Corporate America first: Trump fails to un-rig the U.S. economy

In the middle of the last century, a General Motors president told Congress that what was good for GM was good for America and vice versa. As U.S. president, Donald Trump — who as a candidate promised to put the economy back on the side of the little guy — has revised the old saw: What’s good for big business, as represented by its most powerful corporations, is good for America, and vice versa.

The need to fix that dangerous misperception is another reason to deny Trump a second term.

Three years ago today, schedules of Trump’s first pick to head the Environmental Protection Agency revealed that he held meetings almost daily with oil lobbyists, car-company executives and other industry leaders, while systematically tuning out environmental advocates. Conflicts and timidity on regulation have continued under the current director, a former lobbyist for a coal producer and a uranium mining firm.

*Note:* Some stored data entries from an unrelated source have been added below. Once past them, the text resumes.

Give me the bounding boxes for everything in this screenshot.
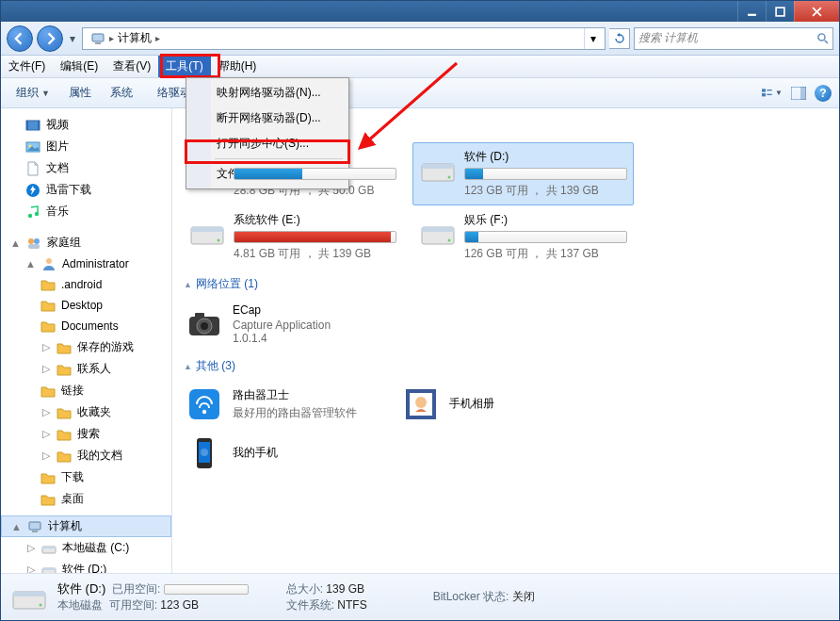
menu-edit[interactable]: 编辑(E) bbox=[53, 56, 105, 77]
folder-icon bbox=[57, 449, 72, 464]
drive-icon bbox=[419, 212, 457, 250]
toolbar-system[interactable]: 系统 bbox=[103, 81, 153, 105]
svg-rect-23 bbox=[29, 522, 40, 530]
toolbar-right: ▼ ? bbox=[762, 84, 832, 103]
video-icon bbox=[25, 118, 40, 133]
recent-dropdown[interactable]: ▾ bbox=[67, 32, 78, 45]
tree-computer[interactable]: ▲计算机 bbox=[1, 515, 171, 537]
expand-icon[interactable]: ▷ bbox=[40, 341, 51, 353]
svg-point-18 bbox=[35, 211, 39, 215]
drive-subtext: 126 GB 可用 ， 共 137 GB bbox=[464, 243, 627, 262]
drive-icon bbox=[419, 149, 457, 187]
svg-rect-12 bbox=[26, 121, 28, 130]
breadcrumb-computer[interactable]: ▸ 计算机 ▸ bbox=[87, 30, 164, 46]
tree-links[interactable]: 链接 bbox=[1, 380, 171, 401]
tree-local-c[interactable]: ▷本地磁盘 (C:) bbox=[1, 537, 171, 559]
expand-icon[interactable]: ▲ bbox=[25, 258, 36, 270]
drive-d[interactable]: 软件 (D:) 123 GB 可用 ， 共 139 GB bbox=[412, 142, 634, 205]
content-pane[interactable]: 本地磁盘 (C:) 28.8 GB 可用 ， 共 50.0 GB 软件 (D:)… bbox=[172, 108, 839, 573]
tree-downloads[interactable]: 下载 bbox=[1, 466, 171, 488]
tree-android[interactable]: .android bbox=[1, 274, 171, 295]
address-bar[interactable]: ▸ 计算机 ▸ ▾ bbox=[82, 27, 606, 50]
drive-subtext: 123 GB 可用 ， 共 139 GB bbox=[464, 180, 627, 199]
refresh-button[interactable] bbox=[609, 28, 630, 49]
expand-icon[interactable]: ▲ bbox=[10, 237, 21, 249]
maximize-button[interactable] bbox=[766, 1, 794, 22]
expand-icon[interactable]: ▷ bbox=[25, 564, 36, 573]
preview-pane-button[interactable] bbox=[788, 84, 809, 103]
svg-rect-21 bbox=[28, 244, 40, 249]
search-input[interactable]: 搜索 计算机 bbox=[634, 27, 833, 50]
tree-documents2[interactable]: Documents bbox=[1, 316, 171, 336]
navigation-tree[interactable]: 视频 图片 文档 迅雷下载 音乐 ▲家庭组 ▲Administrator .an… bbox=[1, 108, 172, 573]
svg-rect-7 bbox=[767, 89, 771, 90]
tree-savedgames[interactable]: ▷保存的游戏 bbox=[1, 336, 171, 358]
help-button[interactable]: ? bbox=[815, 85, 832, 102]
tree-search[interactable]: ▷搜索 bbox=[1, 423, 171, 445]
svg-rect-1 bbox=[776, 8, 784, 16]
item-ecap[interactable]: ECap Capture Application 1.0.1.4 bbox=[182, 298, 830, 351]
expand-icon[interactable]: ▲ bbox=[11, 521, 22, 532]
tree-documents[interactable]: 文档 bbox=[1, 157, 171, 179]
svg-rect-24 bbox=[32, 531, 38, 532]
close-button[interactable] bbox=[794, 1, 839, 22]
svg-rect-2 bbox=[92, 34, 104, 41]
svg-rect-10 bbox=[800, 87, 806, 100]
menu-file[interactable]: 文件(F) bbox=[1, 56, 53, 77]
tree-administrator[interactable]: ▲Administrator bbox=[1, 253, 171, 274]
tree-pictures[interactable]: 图片 bbox=[1, 136, 171, 157]
menu-disconnect-network-drive[interactable]: 断开网络驱动器(D)... bbox=[188, 106, 347, 131]
tree-contacts[interactable]: ▷联系人 bbox=[1, 358, 171, 380]
details-pane: 软件 (D:) 已用空间: 本地磁盘 可用空间: 123 GB 总大小: 139… bbox=[1, 573, 839, 620]
svg-rect-36 bbox=[191, 227, 223, 232]
phone-icon bbox=[186, 434, 223, 472]
drive-f[interactable]: 娱乐 (F:) 126 GB 可用 ， 共 137 GB bbox=[412, 205, 634, 269]
svg-point-37 bbox=[218, 239, 220, 242]
back-button[interactable] bbox=[7, 25, 33, 52]
tree-my-documents[interactable]: ▷我的文档 bbox=[1, 445, 171, 466]
tree-homegroup[interactable]: ▲家庭组 bbox=[1, 232, 171, 253]
svg-point-49 bbox=[415, 397, 427, 408]
drive-icon bbox=[41, 563, 57, 574]
view-mode-button[interactable]: ▼ bbox=[762, 84, 783, 103]
details-bitlocker: 关闭 bbox=[512, 590, 535, 603]
address-dropdown[interactable]: ▾ bbox=[584, 28, 601, 49]
menu-tools[interactable]: 工具(T) bbox=[158, 56, 210, 77]
drive-e[interactable]: 系统软件 (E:) 4.81 GB 可用 ， 共 139 GB bbox=[182, 205, 403, 269]
minimize-button[interactable] bbox=[737, 1, 766, 22]
tree-desktop-cn[interactable]: 桌面 bbox=[1, 488, 171, 510]
menu-view[interactable]: 查看(V) bbox=[105, 56, 158, 77]
tree-desktop[interactable]: Desktop bbox=[1, 295, 171, 316]
details-name: 软件 (D:) 已用空间: bbox=[57, 580, 249, 597]
menu-help[interactable]: 帮助(H) bbox=[211, 56, 265, 77]
navigation-row: ▾ ▸ 计算机 ▸ ▾ 搜索 计算机 bbox=[1, 22, 839, 56]
expand-icon[interactable]: ▷ bbox=[40, 449, 51, 462]
menu-map-network-drive[interactable]: 映射网络驱动器(N)... bbox=[188, 80, 347, 106]
toolbar-organize[interactable]: 组织▼ bbox=[8, 81, 57, 105]
svg-rect-33 bbox=[422, 164, 454, 169]
tree-video[interactable]: 视频 bbox=[1, 114, 171, 136]
user-icon bbox=[41, 256, 57, 271]
expand-icon[interactable]: ▷ bbox=[40, 428, 51, 440]
forward-button[interactable] bbox=[37, 25, 63, 52]
expand-icon[interactable]: ▷ bbox=[40, 363, 51, 375]
expand-icon[interactable]: ▷ bbox=[25, 542, 36, 554]
item-router-guard[interactable]: 路由器卫士 最好用的路由器管理软件 bbox=[182, 380, 361, 429]
tree-music[interactable]: 音乐 bbox=[1, 201, 171, 222]
svg-rect-8 bbox=[767, 93, 771, 94]
menu-open-sync-center[interactable]: 打开同步中心(S)... bbox=[188, 131, 347, 156]
item-phone-album[interactable]: 手机相册 bbox=[398, 380, 498, 429]
expand-icon[interactable]: ▷ bbox=[40, 406, 51, 418]
group-network-location[interactable]: ▲网络位置 (1) bbox=[182, 269, 830, 298]
tree-favorites[interactable]: ▷收藏夹 bbox=[1, 401, 171, 423]
drive-icon bbox=[188, 212, 226, 250]
svg-point-22 bbox=[46, 258, 52, 264]
tree-xunlei[interactable]: 迅雷下载 bbox=[1, 179, 171, 201]
group-other[interactable]: ▲其他 (3) bbox=[182, 351, 830, 380]
command-bar: 组织▼ 属性 系统 络驱动器 打开控制面板 ▼ ? bbox=[1, 78, 839, 108]
svg-rect-11 bbox=[26, 121, 40, 130]
toolbar-properties[interactable]: 属性 bbox=[61, 81, 99, 105]
item-my-phone[interactable]: 我的手机 bbox=[182, 429, 830, 478]
drive-icon bbox=[10, 580, 48, 614]
tree-soft-d[interactable]: ▷软件 (D:) bbox=[1, 559, 171, 573]
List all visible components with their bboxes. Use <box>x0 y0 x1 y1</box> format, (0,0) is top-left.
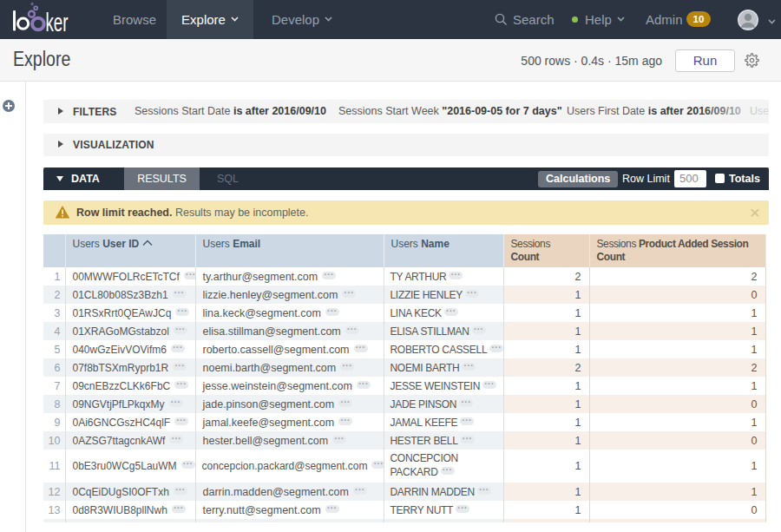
svg-text:ker: ker <box>46 8 69 36</box>
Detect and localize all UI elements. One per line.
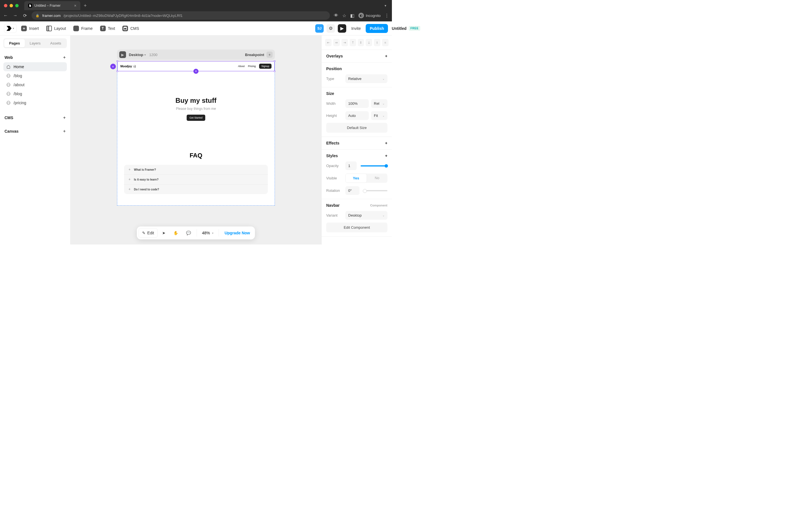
browser-tab[interactable]: Untitled – Framer ×: [24, 1, 80, 10]
eye-off-icon[interactable]: 👁: [334, 13, 338, 18]
align-bottom-button[interactable]: ⤓: [366, 39, 372, 46]
incognito-label: Incognito: [366, 13, 380, 18]
address-bar[interactable]: 🔒 framer.com/projects/Untitled--mZ98oDWa…: [32, 11, 330, 20]
position-type-select[interactable]: Relative ⌄: [345, 74, 388, 83]
window-minimize-icon[interactable]: [10, 4, 13, 7]
height-unit-select[interactable]: Fit⌄: [371, 111, 388, 120]
window-close-icon[interactable]: [4, 4, 7, 7]
distribute-v-button[interactable]: ≡: [382, 39, 389, 46]
cms-button[interactable]: CMS: [119, 24, 142, 33]
page-item-blog-2[interactable]: /blog: [3, 89, 67, 98]
opacity-input[interactable]: 1: [345, 161, 357, 170]
height-value: Auto: [348, 114, 356, 118]
add-overlay-button[interactable]: +: [385, 54, 388, 58]
styles-header: Styles: [326, 154, 338, 158]
frame-button[interactable]: Frame: [70, 24, 95, 33]
height-input[interactable]: Auto: [345, 111, 369, 120]
width-unit-select[interactable]: Rel⌄: [371, 99, 388, 108]
default-size-button[interactable]: Default Size: [326, 123, 388, 133]
breakpoint-play-button[interactable]: ▶: [119, 51, 126, 58]
extensions-icon[interactable]: ◧: [350, 13, 354, 18]
resize-handle[interactable]: [116, 70, 118, 72]
edit-label: Edit: [147, 231, 154, 235]
align-hcenter-button[interactable]: ⇔: [333, 39, 340, 46]
add-effect-button[interactable]: +: [385, 141, 388, 145]
add-cms-button[interactable]: +: [63, 115, 66, 120]
rotation-input[interactable]: 0°: [345, 186, 359, 195]
kebab-menu-icon[interactable]: ⋮: [385, 13, 389, 18]
text-button[interactable]: T Text: [97, 24, 118, 33]
forward-icon[interactable]: →: [12, 13, 18, 18]
resize-handle[interactable]: [116, 60, 118, 62]
window-zoom-icon[interactable]: [15, 4, 18, 7]
insert-button[interactable]: + Insert: [18, 24, 42, 33]
cursor-icon: ➤: [162, 231, 165, 235]
upgrade-button[interactable]: Upgrade Now: [221, 228, 253, 237]
plus-icon: +: [21, 25, 27, 31]
variant-value: Desktop: [348, 213, 362, 217]
variant-select[interactable]: Desktop ⌄: [345, 211, 388, 220]
breakpoint-device[interactable]: Desktop: [129, 53, 143, 57]
page-item-about[interactable]: /about: [3, 80, 67, 89]
hero-section[interactable]: Buy my stuff Please buy things from me G…: [117, 71, 274, 144]
visible-no[interactable]: No: [367, 173, 388, 183]
new-tab-button[interactable]: +: [84, 3, 87, 9]
align-left-button[interactable]: ⇤: [325, 39, 332, 46]
back-icon[interactable]: ←: [3, 13, 8, 18]
width-input[interactable]: 100%: [345, 99, 369, 108]
settings-button[interactable]: ⚙: [326, 24, 335, 33]
tabs-dropdown-icon[interactable]: ▾: [385, 4, 386, 8]
align-top-button[interactable]: ⤒: [350, 39, 356, 46]
comment-tool-button[interactable]: 💬: [183, 228, 194, 237]
faq-section[interactable]: FAQ +What is Framer? +Is it easy to lear…: [117, 144, 274, 205]
add-canvas-button[interactable]: +: [63, 129, 66, 134]
faq-item: +Do I need to code?: [124, 184, 268, 194]
resize-handle[interactable]: [274, 70, 275, 72]
page-item-blog[interactable]: /blog: [3, 71, 67, 80]
align-right-button[interactable]: ⇥: [342, 39, 348, 46]
visible-toggle[interactable]: Yes No: [345, 173, 388, 183]
nav-link-pricing: Pricing: [248, 65, 256, 68]
tab-pages[interactable]: Pages: [4, 39, 25, 47]
rotation-slider[interactable]: [363, 190, 388, 191]
edit-component-button[interactable]: Edit Component: [326, 223, 388, 232]
preview-button[interactable]: ▶: [338, 24, 346, 33]
reload-icon[interactable]: ⟳: [22, 13, 28, 18]
select-tool-button[interactable]: ➤: [159, 228, 169, 237]
page-item-home[interactable]: Home: [3, 62, 67, 71]
url-host: framer.com: [42, 13, 61, 18]
edit-mode-button[interactable]: ✎ Edit: [139, 228, 158, 238]
align-vcenter-button[interactable]: ⇕: [358, 39, 364, 46]
tab-layers[interactable]: Layers: [25, 39, 45, 47]
opacity-label: Opacity: [326, 164, 343, 168]
add-page-button[interactable]: +: [63, 55, 66, 60]
add-breakpoint-button[interactable]: +: [266, 52, 273, 58]
tab-close-icon[interactable]: ×: [74, 3, 77, 8]
zoom-control[interactable]: 48% ▾: [199, 231, 216, 235]
user-avatar[interactable]: SJ: [315, 24, 324, 33]
lock-icon: 🔒: [36, 14, 40, 17]
gear-icon: ⚙: [329, 25, 333, 31]
opacity-slider[interactable]: [361, 165, 388, 166]
breakpoint-width[interactable]: 1200: [149, 53, 157, 57]
selected-navbar[interactable]: ≡ + Moodjoy :-) About Pricing Signup: [117, 61, 274, 71]
globe-icon: [6, 101, 11, 105]
tab-assets[interactable]: Assets: [45, 39, 66, 47]
page-label: /about: [13, 82, 24, 87]
component-badge-icon[interactable]: ≡: [110, 64, 116, 69]
distribute-h-button[interactable]: ⦀: [374, 39, 380, 46]
page-item-pricing[interactable]: /pricing: [3, 98, 67, 107]
add-element-button[interactable]: +: [193, 69, 199, 74]
layout-button[interactable]: Layout: [43, 24, 69, 33]
hand-tool-button[interactable]: ✋: [170, 228, 182, 237]
artboard[interactable]: ≡ + Moodjoy :-) About Pricing Signup Buy…: [117, 61, 275, 206]
app-menu-button[interactable]: ▾: [4, 24, 17, 33]
invite-button[interactable]: Invite: [349, 24, 363, 33]
star-icon[interactable]: ☆: [342, 13, 346, 18]
visible-yes[interactable]: Yes: [345, 173, 367, 183]
add-style-button[interactable]: +: [385, 154, 388, 158]
cms-icon: [122, 25, 128, 31]
faq-question: Do I need to code?: [134, 188, 159, 191]
resize-handle[interactable]: [274, 60, 275, 62]
publish-button[interactable]: Publish: [366, 24, 388, 33]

Trump’s first secretary of the interior, Ryan Zinke, resigned amid a probe into whether a land deal he’d struck with the chairman of oil services company Halliburton. Trump’s current secretary of the interior, a former energy lobbyist, has been a consistent conduit for those industries’ interests.

Trump’s Department of Agriculture, led by an industry cheerleader in Sonny Perdue, maintains tight ties with the businesses it regulates, prioritizing their wants over consumers’ need to be protected.

The list goes on and on, and was most egregiously manifest in Trump’s 2017 tax law, a grab bag of giveaways for corporations.

Sure, Trump has a running war with Amazon and ongoing gripes with other big tech concerns. He opposes some corporate-backed immigration and trade priorities.

But the rule in this White House remains: corporate America first.